Sono rimasto colpito dalla lettura dei profili dei missionari morti lo scorso anno, afferma monsignor Alberto Nicelli durante l’omelia della Messa, commentando il vangelo del Buon Samaritano. Se leggiamo con attenzione le storie di questi martiri notiamo che “dopo l’ascolto della Parola sono caratterizzati dal fare Misericordia e credo che questo fare Misericordia abbia mosso anche il cuore delle nostre sorelle che si preparano a partire per il Madagascar e per il Brasile per rispondere alla chiamata del Signore che ci chiede nella nostra vita di essere ascoltatori di Lui, ma anche di essere persone attente all’uomo di oggi”. Al termine del mandato missionario, dopo aver benedetto le donne in partenza e aver consegnato loro una croce, don Alberto non potendo abbracciarle a nome della Chiesa, ha suscitato l’applauso dell’assemblea.
Rumore fastidioso
Il rumore del martello che pianta i chiodi durante la lettura dei nomi dei martiri è stato fastidioso, ha detto don Pietro Adani, direttore del Centro Missionario e vicario episcopale per il coordinamento degli uffi ci pastorali introducendo, al termine della Celebrazione, la testimonianza delle donne in partenza. Il fastidio “era un po’ il messaggio che si voleva dare. La missione che le nostre amiche oggi ci ricordano è la chiamata di tutti i battezzati: ciascuno di noi è chiamato non a piantare chiodi ma a toglierli, a guarire le ferite con la propria vita con una prossimità reale come il Vangelo ci ha insegnato”. Ha poi sottolineato che le cinque persone in partenza appartengono a tre diocesi diverse: Carpi, Modena e Reggio Emilia. “È bello che la missione non abbia confini ma generi una fraternità tra Chiese, non è così scontato”, ha detto. Marinella Tognetti nel suo intervento ha spiegato la genesi della sua scelta missionaria, ricordando don Mario Prandi, padre Remo Ferrari e le Piccole Figlie di San Francesco d’Assisi. “Mi piace pensare che lo Spirito, come dice san Marco nel suo vangelo, mi ha sospinto con determinazione e tanta pazienza nonostante tutte le mie digressioni”. “Spero di avere degli occhi grandi e un cuore aperto per riuscire a camminare con le persone che incontrerò. Per questo chiedo a voi la vostra preghiera”, ha concluso. “Vorrei ringraziare il Signore perché questa partenza è un regalo che viene fatto a noi”, ha esordito Anna Maria Borghi. “Della gloria di Dio è piena la terra e noi abbiamo l’opportunità di andare a contemplare la gloria di Dio anche dall’altra parte del mondo, in una società così diversa dalla nostra”.
Il Dio del centuplo
Giada Tirelli, nel ripercorrere i semi che Dio ha posto nella sua vita (famiglia, amici, Case della Carità, i fratelli che vivono alle ex Officine Reggiane e i malati dell’ospedale dove lavora) ha individuato un minimo comune denominatore: “Un profondo senso di riconoscenza per come da povera che sono, il Signore ha trovato modi a me vicini per dispensare a piene mani la sua misericordia. E grazie anche a chi, docile, si è fatto strumento del Suo amore. Se questa è la premessa non posso che partire affidandomi totalmente al Dio del centuplo mettendo in gioco la mia persona, curiosa di come nella sua fantasia sceglierà di continuare a parlare alla mia vita e a mostrarmi il suo volto”.

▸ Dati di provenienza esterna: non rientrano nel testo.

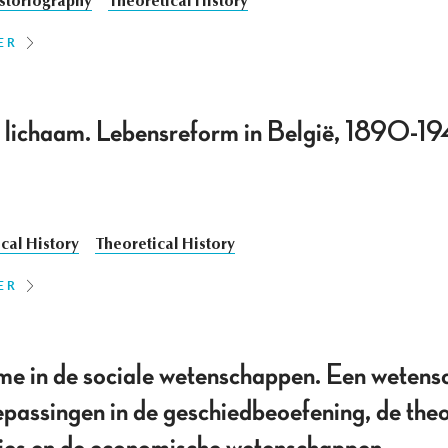
storiography
Theoretical History
ER
t lichaam. Lebensreform in België, 1890-1
cal History
Theoretical History
ER
sme in de sociale wetenschappen. Een wetens
passingen in de geschiedbeoefening, de theo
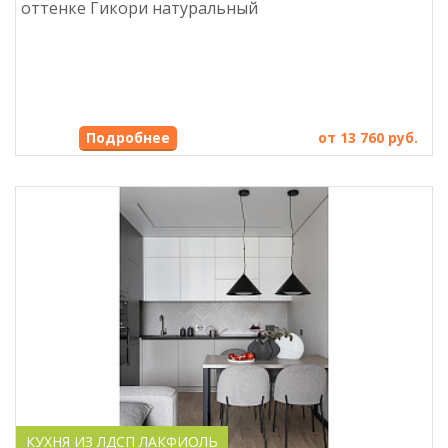
оттенке Гикори натуральный
Подробнее
от 13 760 руб.
КУХНЯ ИЗ ЛДСП ЛАКФИОЛЬ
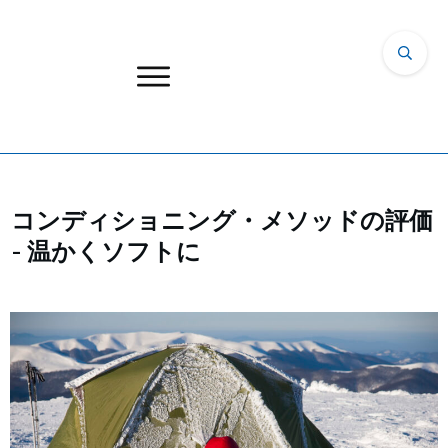
コンディショニング・メソッドの評価
- 温かくソフトに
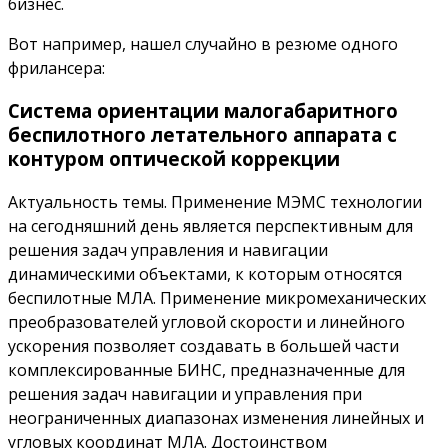
бизнес.
Вот например, нашел случайно в резюме одного
фрилансера:
Система ориентации малогабаритного
беспилотного летательного аппарата с
контуром оптической коррекции
Актуальность темы. Применение МЭМС технологии
на сегодняшний день является перспективным для
решения задач управления и навигации
динамическими объектами, к которым относятся
беспилотные МЛА. Применение микромеханических
преобразователей угловой скорости и линейного
ускорения позволяет создавать в большей части
комплексированные БИНС, предназначенные для
решения задач навигации и управления при
неограниченных диапазонах изменения линейных и
угловых координат МЛА. Достоинством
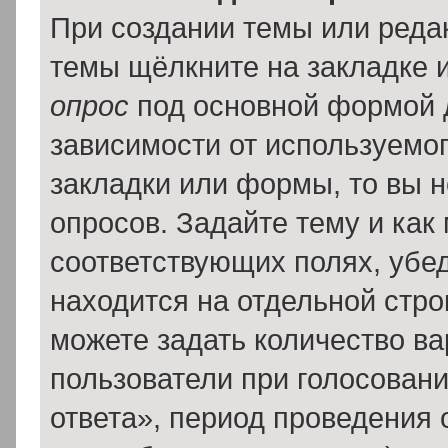
При создании темы или реда
темы щёлкните на закладке 
опрос
под основной формой 
зависимости от используемог
закладки или формы, то вы н
опросов. Задайте тему и как
соответствующих полях, убе
находится на отдельной стро
можете задать количество ва
пользователи при голосован
ответа», период проведения о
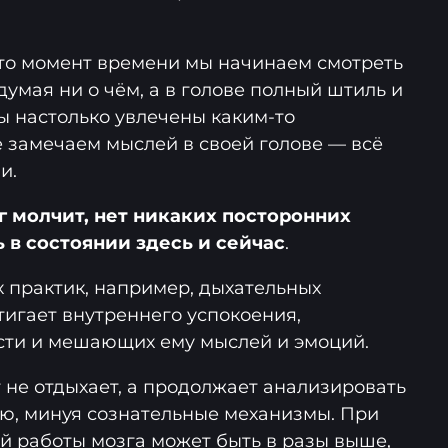
-то момент времени мы начинаем смотреть
 думая ни о чём, а в голове полный штиль и
ы настолько увлечены каким-то
е замечаем мыслей в своей голове — всё
и.
 молчит, нет никаких посторонних
 в состоянии здесь и сейчас
.
 практик, например, дыхательных
тигает внутреннего успокоения,
сти и мешающих ему мыслей и эмоций.
 не отдыхает, а продолжает анализировать
, минуя сознательные механизмы. При
ой работы мозга может быть в разы выше,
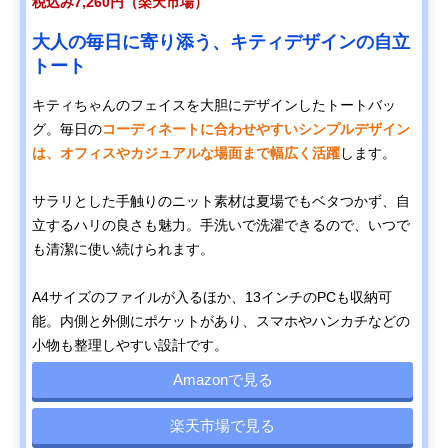
税込み7,260円（楽天市場）
大人の毎日に寄り添う、キティデザインの自立
トート
キティちゃんのフェイスを大胆にデザインしたトートバッ
グ。毎日の
コーディネートに合わせやすいシンプルデザイン
は、オフィスやカジュアルな場面まで幅広く活躍
します。
サラリとした手触りのニット素材は夏場でもベタつかず、自
立するハリの良さも魅力。手洗いで洗濯できるので、いつで
も清潔に使い続けられます。
A4サイズのファイルが入るほか、13インチのPCも収納可
能。内側と外側にポケットがあり、スマホやハンカチなどの
小物も整理しやすい設計です。
Amazonで見る
楽天市場で見る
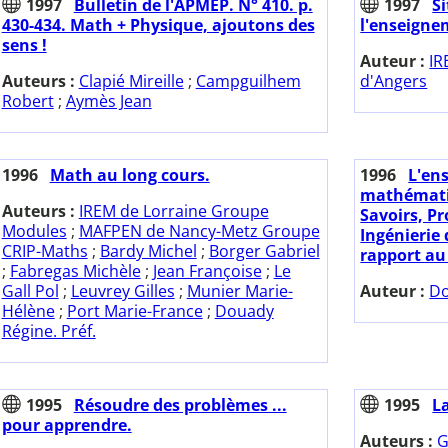
1997
Bulletin de l'APMEP. N° 410. p.
1997
S
430-434. Math + Physique, ajoutons des
l'enseignem
sens !
Auteur :
IR
Auteurs :
Clapié Mireille
;
Campguilhem
d'Angers
Robert
;
Aymès Jean
1996
Math au long cours.
1996
L'en
mathématiq
Auteurs :
IREM de Lorraine Groupe
Savoirs, P
Modules
;
MAFPEN de Nancy-Metz Groupe
Ingénierie
CRIP-Maths
;
Bardy Michel
;
Borger Gabriel
rapport au 
;
Fabregas Michèle
;
Jean Françoise
;
Le
Gall Pol
;
Leuvrey Gilles
;
Munier Marie-
Auteur :
Do
Hélène
;
Port Marie-France
;
Douady
Régine. Préf.
1995
Résoudre des problèmes ...
1995
L
pour apprendre.
Auteurs :
G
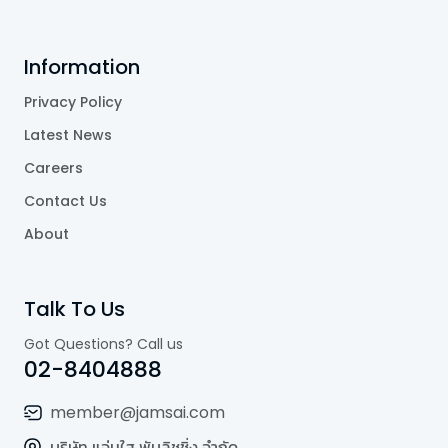
Information
Privacy Policy
Latest News
Careers
Contact Us
About
Talk To Us
Got Questions? Call us
02-8404888
member@jamsai.com
บริษัท แจ่มใส พับลิชชิ่ง จำกัด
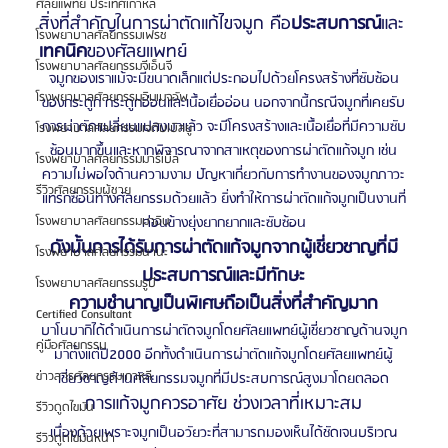
ศัลยแพทย์ ประเทศเกาหลี
สิ่งที่สำคัญในการผ่าตัดแก้ไขจมูก คือ
ประสบการณ์
และ
โรงพยาบาลศัลยกรรมเฟรช
เทคนิค
ของศัลยแพทย์
โรงพยาบาลศัลยกรรมจีเอ็นจี
จมูกของเราแม้จะมีขนาดเล็กแต่ประกอบไปด้วยโครงสร้างที่ซับซ้อน
โรงพยาบาลศัลยกรรมอิมเมจอัพ
ของกระดูก กระดูกอ่อนและเนื้อเยื่ออ่อน นอกจากนี้กรณีจมูกที่เคยรับ
การผ่าตัดแปลี่ยนแปลงมาแล้ว จะมีโครงสร้างและเนื้อเยื่อที่มีความซับ
โรงพยาบาลศัลยกรรมเจดับเบิลยู
ซ้อนมากขึ้นและหากพิจารณาจากสาเหตุของการผ่าตัดแก้จมูก เช่น
โรงพยาบาลศัลยกรรมมาร์เบิ้ล
ความไม่พอใจด้านความงาม ปัญหาเกี่ยวกับการทำงานของจมูกภาวะ
รีวิวศัลยกรรมผู้ชาย
แทรกซ้อนทางศัลยกรรมด้วยแล้ว ยิ่งทำให้การผ่าตัดแก้จมูกเป็นงานที่
ค่อนข้างยุ่งยากยากและซับซ้อน
โรงพยาบาลศัลยกรรมมาอิน
ดังนั้นการได้รับการผ่าตัดแก้จมูกจากผู้เชี่ยวชาญที่มี
โรงพยาบาลศัลยกรรมนานะ
ประสบการณ์และมีทักษะ
โรงพยาบาลศัลยกรรมรูบี
ความชำนาญเป็นพิเศษถือเป็นสิ่งที่สำคัญมาก
Certified Consultant
บาโนบากิได้ดำเนินการผ่าตัดจมูกโดยศัลยแพทย์ผู้เชี่ยวชาญด้านจมูก
คู่มือศัลยกรรม
มาตั้งแต่ปี2000 อีกทั้งดำเนินการผ่าตัดแก้จมูกโดยศัลยแพทย์ผู้
ข่าวสารศัลยกรรมเกาหลี
เชี่ยวชาญด้านศัลยกรรมจมูกที่มีประสบการณ์สูงมาโดยตลอด
การแก้จมูกควรอาศัย ช่วงเวลาที่เหมาะสม
รีวิวดูดไขมัน
เนื่องด้วยเพราะจมูกเป็นอวัยวะที่สามารถมองเห็นได้ชัดเจนบริเวณ
รีวิวดูดไขมันหน้า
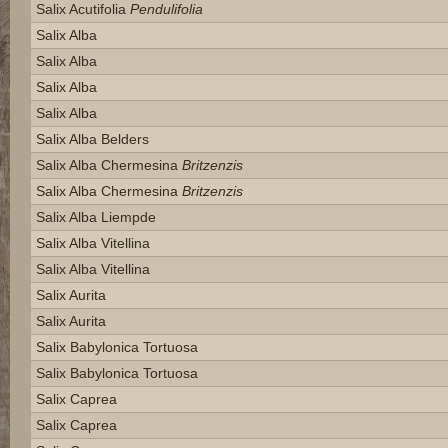
Salix Acutifolia
Pendulifolia
Salix Alba
Salix Alba
Salix Alba
Salix Alba
Salix Alba Belders
Salix Alba Chermesina
Britzenzis
Salix Alba Chermesina
Britzenzis
Salix Alba Liempde
Salix Alba Vitellina
Salix Alba Vitellina
Salix Aurita
Salix Aurita
Salix Babylonica Tortuosa
Salix Babylonica Tortuosa
Salix Caprea
Salix Caprea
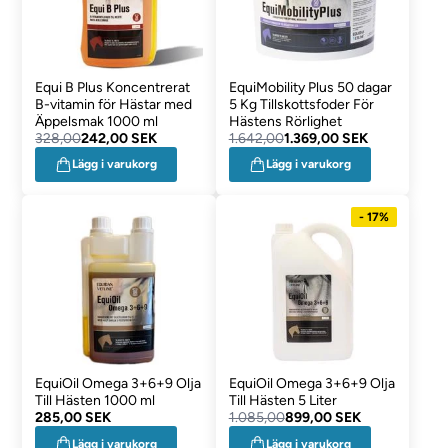
Equi B Plus Koncentrerat
EquiMobility Plus 50 dagar
B-vitamin för Hästar med
5 Kg Tillskottsfoder För
Äppelsmak 1000 ml
Hästens Rörlighet
328,00
242,00 SEK
1.642,00
1.369,00 SEK
Lägg i varukorg
Lägg i varukorg
- 17%
EquiOil Omega 3+6+9 Olja
EquiOil Omega 3+6+9 Olja
Till Hästen 1000 ml
Till Hästen 5 Liter
285,00 SEK
1.085,00
899,00 SEK
Lägg i varukorg
Lägg i varukorg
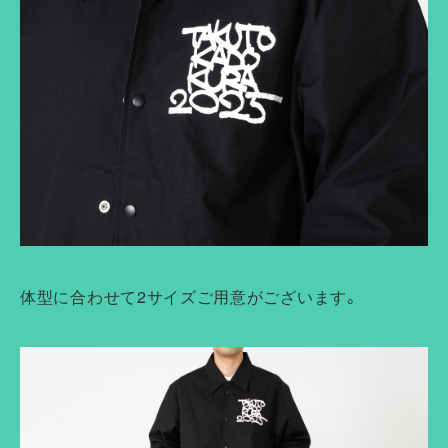
体型に合わせて2サイズご用意がございます。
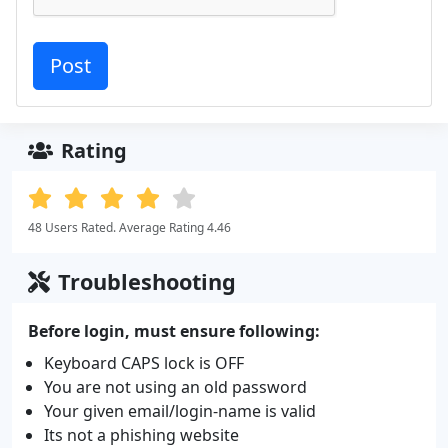
Rating
48 Users Rated. Average Rating 4.46
Troubleshooting
Before login, must ensure following:
Keyboard CAPS lock is OFF
You are not using an old password
Your given email/login-name is valid
Its not a phishing website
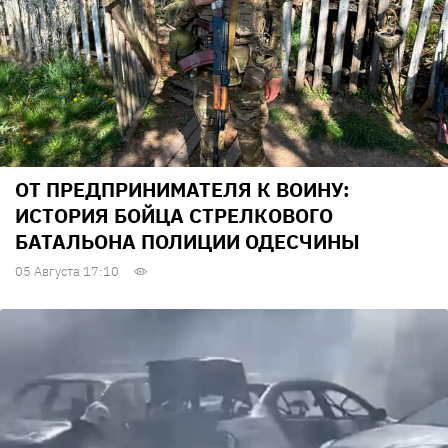
ОТ ПРЕДПРИНИМАТЕЛЯ К ВОИНУ:
ИСТОРИЯ БОЙЦА СТРЕЛКОВОГО
БАТАЛЬОНА ПОЛИЦИИ ОДЕСЧИНЫ
05 Августа 17:10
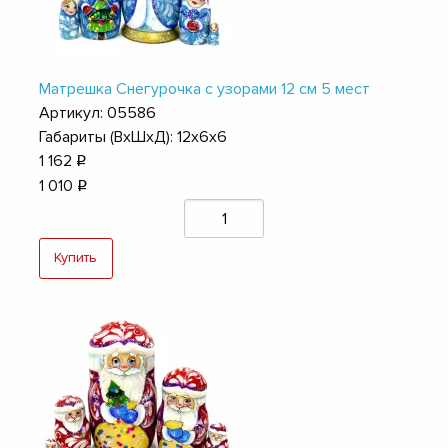
Матрешка Снегурочка с узорами 12 см 5 мест
Артикул: 05586
Габариты (ВхШхД): 12х6х6
1 162
q
1 010
q
Купить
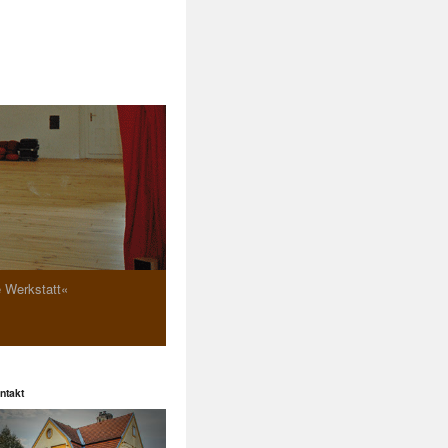
e Werkstatt«
ntakt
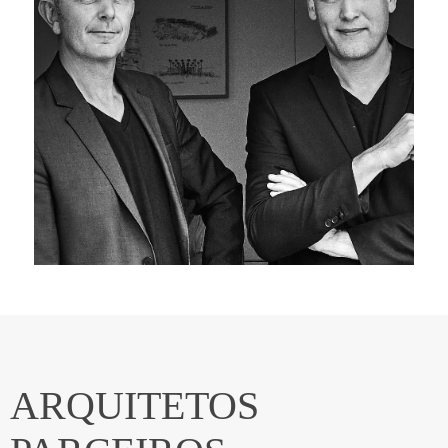
ARQUITETOS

“Non ho mai sentito di poter rimanere indifferente all’invito di Gesù – ha detto Sara Cassanelli – che con semplicità ci insegna che ‘gratuitamente avete ricevuto, gratuitamente date’. Pertanto è da tempo che cresce in me l’esigenza e la necessità di intraprendere questa esperienza missionaria per poter donare agli altri, senza riserve, me stessa, il mio tempo e la mia vita con gratuità e gioia”.